### [Task prompt]
Take the entries that follow and return exactly the lines from the one holding "wool rugs or high-quality poly-blends with a" through the one holding "rug. Ideally, the", both included. Nothing else is needed.
** Extracted data follows **
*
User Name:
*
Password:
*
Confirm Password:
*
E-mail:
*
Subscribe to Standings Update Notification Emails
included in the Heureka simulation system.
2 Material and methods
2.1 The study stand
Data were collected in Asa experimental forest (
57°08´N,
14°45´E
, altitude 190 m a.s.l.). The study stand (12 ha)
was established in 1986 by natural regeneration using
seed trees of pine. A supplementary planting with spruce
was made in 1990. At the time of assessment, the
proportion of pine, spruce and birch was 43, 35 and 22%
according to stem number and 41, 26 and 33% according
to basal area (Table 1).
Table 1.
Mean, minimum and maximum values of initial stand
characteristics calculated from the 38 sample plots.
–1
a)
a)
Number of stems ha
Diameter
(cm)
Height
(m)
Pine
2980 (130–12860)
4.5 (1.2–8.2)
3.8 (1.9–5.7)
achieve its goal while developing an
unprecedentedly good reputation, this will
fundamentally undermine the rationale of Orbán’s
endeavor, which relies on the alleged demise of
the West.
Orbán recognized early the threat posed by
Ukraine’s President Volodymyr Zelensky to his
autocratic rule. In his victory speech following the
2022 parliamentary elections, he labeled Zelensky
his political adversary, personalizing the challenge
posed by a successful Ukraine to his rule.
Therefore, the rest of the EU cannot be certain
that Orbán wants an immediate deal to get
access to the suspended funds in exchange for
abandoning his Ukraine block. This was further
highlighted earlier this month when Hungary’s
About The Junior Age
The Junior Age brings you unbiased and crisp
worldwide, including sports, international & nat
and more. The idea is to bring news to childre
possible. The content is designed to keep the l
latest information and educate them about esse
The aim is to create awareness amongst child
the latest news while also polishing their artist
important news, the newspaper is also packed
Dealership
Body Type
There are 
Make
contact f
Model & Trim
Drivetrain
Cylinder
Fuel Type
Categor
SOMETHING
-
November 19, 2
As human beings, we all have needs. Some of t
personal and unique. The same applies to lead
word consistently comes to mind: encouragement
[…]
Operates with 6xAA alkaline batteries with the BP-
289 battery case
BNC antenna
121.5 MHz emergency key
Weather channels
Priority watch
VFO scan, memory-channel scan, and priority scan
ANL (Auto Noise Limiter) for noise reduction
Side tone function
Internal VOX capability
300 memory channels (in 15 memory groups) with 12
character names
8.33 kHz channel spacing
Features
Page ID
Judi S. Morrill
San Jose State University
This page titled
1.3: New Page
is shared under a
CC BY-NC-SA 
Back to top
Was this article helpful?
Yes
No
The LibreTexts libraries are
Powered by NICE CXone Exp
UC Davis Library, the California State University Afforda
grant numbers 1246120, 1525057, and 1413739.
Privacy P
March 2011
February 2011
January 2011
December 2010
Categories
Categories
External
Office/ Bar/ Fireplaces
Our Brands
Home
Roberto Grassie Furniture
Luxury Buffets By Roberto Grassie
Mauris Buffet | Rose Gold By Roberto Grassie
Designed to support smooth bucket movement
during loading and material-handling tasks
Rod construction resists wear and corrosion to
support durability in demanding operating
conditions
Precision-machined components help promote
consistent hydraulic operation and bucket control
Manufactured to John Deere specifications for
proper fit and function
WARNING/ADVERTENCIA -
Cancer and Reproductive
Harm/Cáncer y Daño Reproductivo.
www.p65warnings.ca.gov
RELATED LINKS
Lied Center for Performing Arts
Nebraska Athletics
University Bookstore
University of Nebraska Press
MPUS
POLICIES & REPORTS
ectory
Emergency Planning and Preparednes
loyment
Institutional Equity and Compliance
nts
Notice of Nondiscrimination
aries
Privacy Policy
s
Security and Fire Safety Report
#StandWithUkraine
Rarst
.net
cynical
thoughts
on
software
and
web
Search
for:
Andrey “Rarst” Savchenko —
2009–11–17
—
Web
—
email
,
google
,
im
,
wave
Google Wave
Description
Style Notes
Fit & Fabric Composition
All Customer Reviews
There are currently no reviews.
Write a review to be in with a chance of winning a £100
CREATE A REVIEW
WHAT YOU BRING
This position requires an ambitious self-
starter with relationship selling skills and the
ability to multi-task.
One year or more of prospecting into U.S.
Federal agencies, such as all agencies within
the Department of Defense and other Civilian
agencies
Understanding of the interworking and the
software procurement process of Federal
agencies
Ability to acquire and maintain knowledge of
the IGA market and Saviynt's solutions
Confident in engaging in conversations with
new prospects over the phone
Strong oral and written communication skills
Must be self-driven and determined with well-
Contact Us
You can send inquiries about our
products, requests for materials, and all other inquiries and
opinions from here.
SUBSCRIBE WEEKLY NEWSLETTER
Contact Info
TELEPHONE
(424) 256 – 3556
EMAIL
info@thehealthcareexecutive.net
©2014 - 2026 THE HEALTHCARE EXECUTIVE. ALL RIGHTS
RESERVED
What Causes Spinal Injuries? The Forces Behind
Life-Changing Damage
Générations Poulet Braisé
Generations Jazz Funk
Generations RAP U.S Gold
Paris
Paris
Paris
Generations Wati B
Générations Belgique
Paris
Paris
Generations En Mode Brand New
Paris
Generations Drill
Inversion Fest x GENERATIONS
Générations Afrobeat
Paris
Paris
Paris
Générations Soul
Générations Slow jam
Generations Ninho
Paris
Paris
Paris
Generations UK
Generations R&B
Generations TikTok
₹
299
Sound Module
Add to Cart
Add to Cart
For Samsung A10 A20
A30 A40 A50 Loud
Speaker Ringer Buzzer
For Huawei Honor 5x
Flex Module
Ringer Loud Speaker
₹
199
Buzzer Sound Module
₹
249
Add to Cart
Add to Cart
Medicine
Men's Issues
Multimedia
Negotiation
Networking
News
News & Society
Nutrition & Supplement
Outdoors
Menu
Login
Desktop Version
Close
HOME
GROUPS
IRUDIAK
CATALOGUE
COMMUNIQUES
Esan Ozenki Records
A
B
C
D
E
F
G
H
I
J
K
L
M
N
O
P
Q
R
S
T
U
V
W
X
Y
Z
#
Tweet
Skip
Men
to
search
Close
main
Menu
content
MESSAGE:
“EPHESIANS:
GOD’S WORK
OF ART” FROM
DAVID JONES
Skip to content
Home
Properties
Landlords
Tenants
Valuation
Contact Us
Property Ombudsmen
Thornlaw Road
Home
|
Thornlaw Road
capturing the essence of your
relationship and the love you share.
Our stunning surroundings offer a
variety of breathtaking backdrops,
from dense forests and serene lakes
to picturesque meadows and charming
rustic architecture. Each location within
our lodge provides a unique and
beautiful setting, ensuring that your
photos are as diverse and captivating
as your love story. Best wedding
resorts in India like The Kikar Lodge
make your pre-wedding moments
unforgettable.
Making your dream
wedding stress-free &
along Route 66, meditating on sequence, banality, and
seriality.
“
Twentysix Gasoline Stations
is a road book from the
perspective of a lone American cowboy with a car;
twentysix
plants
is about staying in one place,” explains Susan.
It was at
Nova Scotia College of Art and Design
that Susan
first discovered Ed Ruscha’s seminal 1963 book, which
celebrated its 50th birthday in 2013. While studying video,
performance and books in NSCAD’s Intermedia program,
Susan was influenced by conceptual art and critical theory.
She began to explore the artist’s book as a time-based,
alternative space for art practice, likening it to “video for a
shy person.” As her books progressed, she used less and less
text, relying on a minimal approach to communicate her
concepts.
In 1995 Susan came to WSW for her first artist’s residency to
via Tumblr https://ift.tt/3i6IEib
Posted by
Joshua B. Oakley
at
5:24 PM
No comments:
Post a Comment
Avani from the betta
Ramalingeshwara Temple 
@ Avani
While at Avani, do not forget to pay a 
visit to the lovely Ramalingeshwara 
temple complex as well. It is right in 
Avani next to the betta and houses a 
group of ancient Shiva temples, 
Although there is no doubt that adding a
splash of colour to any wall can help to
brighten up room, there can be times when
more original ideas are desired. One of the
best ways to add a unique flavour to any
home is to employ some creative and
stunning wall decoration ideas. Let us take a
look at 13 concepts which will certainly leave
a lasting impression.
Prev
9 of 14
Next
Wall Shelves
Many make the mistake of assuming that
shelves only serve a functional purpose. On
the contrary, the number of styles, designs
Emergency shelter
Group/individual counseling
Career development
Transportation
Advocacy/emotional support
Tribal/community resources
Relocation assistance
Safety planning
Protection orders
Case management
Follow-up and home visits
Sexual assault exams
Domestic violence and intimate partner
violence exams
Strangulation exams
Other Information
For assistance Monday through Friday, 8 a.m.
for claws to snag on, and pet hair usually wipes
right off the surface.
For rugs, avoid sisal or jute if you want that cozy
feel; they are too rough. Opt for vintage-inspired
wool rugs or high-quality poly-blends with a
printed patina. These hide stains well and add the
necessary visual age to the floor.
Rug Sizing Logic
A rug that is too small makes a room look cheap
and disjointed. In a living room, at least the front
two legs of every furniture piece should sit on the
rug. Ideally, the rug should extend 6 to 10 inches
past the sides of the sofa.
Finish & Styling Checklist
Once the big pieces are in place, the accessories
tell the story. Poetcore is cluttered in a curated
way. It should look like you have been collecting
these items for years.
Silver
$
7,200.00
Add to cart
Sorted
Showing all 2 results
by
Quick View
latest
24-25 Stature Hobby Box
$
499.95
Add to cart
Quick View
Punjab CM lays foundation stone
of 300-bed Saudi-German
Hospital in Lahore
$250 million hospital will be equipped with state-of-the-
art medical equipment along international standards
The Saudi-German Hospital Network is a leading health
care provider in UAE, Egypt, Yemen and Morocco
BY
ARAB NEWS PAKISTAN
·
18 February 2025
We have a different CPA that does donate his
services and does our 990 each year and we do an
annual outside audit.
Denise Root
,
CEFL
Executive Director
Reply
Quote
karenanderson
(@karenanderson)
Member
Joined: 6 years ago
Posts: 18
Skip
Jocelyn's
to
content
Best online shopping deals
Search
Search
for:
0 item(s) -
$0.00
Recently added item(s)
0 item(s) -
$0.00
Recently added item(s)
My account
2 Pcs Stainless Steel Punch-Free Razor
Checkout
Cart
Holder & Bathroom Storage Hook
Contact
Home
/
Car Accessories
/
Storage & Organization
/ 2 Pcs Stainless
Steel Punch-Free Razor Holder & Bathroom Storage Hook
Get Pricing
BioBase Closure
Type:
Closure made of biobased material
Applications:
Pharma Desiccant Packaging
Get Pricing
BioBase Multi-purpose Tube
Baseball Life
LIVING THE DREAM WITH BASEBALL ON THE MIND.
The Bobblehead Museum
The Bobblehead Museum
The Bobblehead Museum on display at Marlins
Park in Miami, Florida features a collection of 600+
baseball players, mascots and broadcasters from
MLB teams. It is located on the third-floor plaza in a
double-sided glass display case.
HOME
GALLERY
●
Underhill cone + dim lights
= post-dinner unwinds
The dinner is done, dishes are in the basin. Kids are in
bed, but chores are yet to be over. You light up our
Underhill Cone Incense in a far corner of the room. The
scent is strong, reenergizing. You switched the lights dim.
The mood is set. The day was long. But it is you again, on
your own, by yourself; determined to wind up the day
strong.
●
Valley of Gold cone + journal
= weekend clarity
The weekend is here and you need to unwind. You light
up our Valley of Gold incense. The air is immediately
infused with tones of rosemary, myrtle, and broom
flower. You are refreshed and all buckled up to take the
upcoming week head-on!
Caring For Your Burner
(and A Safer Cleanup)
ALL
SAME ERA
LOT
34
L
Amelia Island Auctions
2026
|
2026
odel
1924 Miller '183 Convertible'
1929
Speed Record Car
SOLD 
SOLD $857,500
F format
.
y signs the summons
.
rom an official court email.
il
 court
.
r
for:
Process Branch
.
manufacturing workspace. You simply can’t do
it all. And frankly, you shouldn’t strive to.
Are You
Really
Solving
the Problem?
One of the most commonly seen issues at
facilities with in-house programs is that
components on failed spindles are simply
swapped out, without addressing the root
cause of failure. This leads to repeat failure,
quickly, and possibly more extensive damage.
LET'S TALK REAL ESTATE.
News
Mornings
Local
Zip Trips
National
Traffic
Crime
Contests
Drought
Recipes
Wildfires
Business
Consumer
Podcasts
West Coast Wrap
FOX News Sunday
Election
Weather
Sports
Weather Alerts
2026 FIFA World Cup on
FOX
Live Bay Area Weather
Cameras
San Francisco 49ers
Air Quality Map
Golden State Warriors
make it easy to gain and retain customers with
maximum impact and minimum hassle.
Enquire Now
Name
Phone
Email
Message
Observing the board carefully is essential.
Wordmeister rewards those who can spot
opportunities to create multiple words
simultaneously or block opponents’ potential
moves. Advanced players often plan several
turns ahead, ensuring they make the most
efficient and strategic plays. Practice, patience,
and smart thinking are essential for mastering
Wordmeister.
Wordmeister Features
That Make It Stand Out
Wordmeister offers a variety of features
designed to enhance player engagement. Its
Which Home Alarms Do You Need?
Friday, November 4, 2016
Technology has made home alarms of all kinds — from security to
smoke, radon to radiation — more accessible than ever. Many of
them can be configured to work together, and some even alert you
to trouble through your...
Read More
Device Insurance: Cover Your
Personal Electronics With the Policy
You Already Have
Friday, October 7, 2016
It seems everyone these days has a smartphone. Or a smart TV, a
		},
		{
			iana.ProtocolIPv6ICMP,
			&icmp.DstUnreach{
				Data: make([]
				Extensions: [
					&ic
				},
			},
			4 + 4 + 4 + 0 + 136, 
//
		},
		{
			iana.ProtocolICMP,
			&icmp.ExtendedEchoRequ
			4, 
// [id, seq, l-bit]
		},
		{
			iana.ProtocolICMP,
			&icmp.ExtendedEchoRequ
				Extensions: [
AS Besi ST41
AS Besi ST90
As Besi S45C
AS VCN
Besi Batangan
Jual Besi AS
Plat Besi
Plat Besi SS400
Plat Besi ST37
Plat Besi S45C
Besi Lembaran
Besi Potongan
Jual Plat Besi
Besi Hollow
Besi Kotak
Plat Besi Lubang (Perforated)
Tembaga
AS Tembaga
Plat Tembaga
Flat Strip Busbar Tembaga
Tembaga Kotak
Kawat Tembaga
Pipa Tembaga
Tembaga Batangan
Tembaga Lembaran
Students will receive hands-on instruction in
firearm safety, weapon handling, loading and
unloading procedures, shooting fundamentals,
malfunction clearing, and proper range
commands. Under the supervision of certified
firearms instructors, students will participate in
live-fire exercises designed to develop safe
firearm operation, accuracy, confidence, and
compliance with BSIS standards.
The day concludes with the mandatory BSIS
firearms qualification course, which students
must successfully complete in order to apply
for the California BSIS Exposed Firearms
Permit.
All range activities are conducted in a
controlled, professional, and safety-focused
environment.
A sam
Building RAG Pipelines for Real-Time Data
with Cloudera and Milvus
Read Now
** End of Extracted data **
### [Response for this exercise]
wool rugs or high-quality poly-blends with a
printed patina. These hide stains well and add the
necessary visual age to the floor.
Rug Sizing Logic
A rug that is too small makes a room look cheap
and disjointed. In a living room, at least the front
two legs of every furniture piece should sit on the
rug. Ideally, the rug should extend 6 to 10 inches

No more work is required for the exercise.